Mas a história mostra que não se pode menosprezar novas tecnologias. A eólica dos anos 1990 era tratada como recurso de nicho, caro e intermitente; a fotovoltaica do início dos anos 2000 parecia restrita a satélites e sistemas isolados. Hoje, ambas dominam a expansão elétrica mundial. Dizer isso não garante que a CSP repetirá a trajetória, mas que, nesse momento, merece atenção, sobretudo quando há sinais concretos de que sua curva de aprendizado está em andamento.
O fato da China General Nuclear Power Group - que possui 35 GW de usinas nucleares em operação e mais 21 GW em construção - estar também investindo em plantas de grande escala dessa tecnologia é outro sinal de que ela é digna de atenção.
Usinas de torre, calha e Fresnel operam comercialmente na China desde 2019, dentro de uma política que mira 10 GW instalados em 2035. Seu custo segue em queda, puxado por sais que operam a temperaturas cada vez mais altas, o que melhora o rendimento do vapor, e por desenhos de espelho que reduzem equipamentos e área.
Mais relevante que o custo, porém, é o papel que a fonte cumpre: em complexos híbridos como o de Baicheng/Jinan, a CSP divide o sítio com parques eólicos e fotovoltaicos e serve de amortecedor das oscilações deles, guardando os excedentes de energia do dia para devolvê-los à noite.
Em um sistema em que 80% da nova capacidade vem de fontes variáveis (no Brasil esse número é 90%), os chineses tratam a CSP menos como geradora de energia e mais como garantidora de estabilidade, função reforçada por um atributo técnico: sua turbina a vapor entrega geração síncrona, com máquinas rotativas cuja inércia mecânica ajuda a segurar a frequência da rede, serviço que os inversores eletrônicos da fotovoltaica ainda prestam de forma limitada.

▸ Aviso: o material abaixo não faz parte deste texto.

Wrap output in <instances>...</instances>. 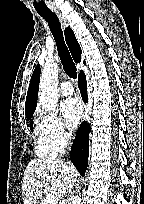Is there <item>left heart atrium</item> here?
I'll return each mask as SVG.
<instances>
[{
    "label": "left heart atrium",
    "mask_w": 144,
    "mask_h": 204,
    "mask_svg": "<svg viewBox=\"0 0 144 204\" xmlns=\"http://www.w3.org/2000/svg\"><path fill=\"white\" fill-rule=\"evenodd\" d=\"M61 111L69 127L75 128L78 126L82 118L83 107L77 98H69L63 101Z\"/></svg>",
    "instance_id": "39dd6f15"
}]
</instances>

Já o Brasil tem, no semiárido nordestino, irradiância direta comparável à dos melhores sítios do mundo e boa parte da região já dispõe de transmissão construída para os parques eólicos e solares existentes. O que não tem, por ora, é resposta para a equação econômica: a CSP seguirá mais cara que a fotovoltaica na conta simples do kWh e só se viabiliza se houver um desenho de mercado ou um eventual mecanismo de contratação, ainda a ser estudado, que remunere o que ela oferece de diferente, a geração sob comando e os serviços de rede.
Isso, é claro, se competir com a fotovoltaica com BESS grid-forming, que segue crescendo no mundo.
Apesar da criatividade de Arquimedes ter levado a um cerco custoso aos romanos, Siracusa caiu após dois anos de cerco. Já em 2014, na batalha no Brasil pelo preço da energia, a CSP perdeu de forma justa. E a disputa que tende a começar agora, sobre quanto vale um recurso solar que obedece ao despacho, ainda não tem resposta. Mas a usina que gera às três da manhã no norte da China sugere que talvez faça valer a pena ponderar com calma antes de cantar a mesma vitória.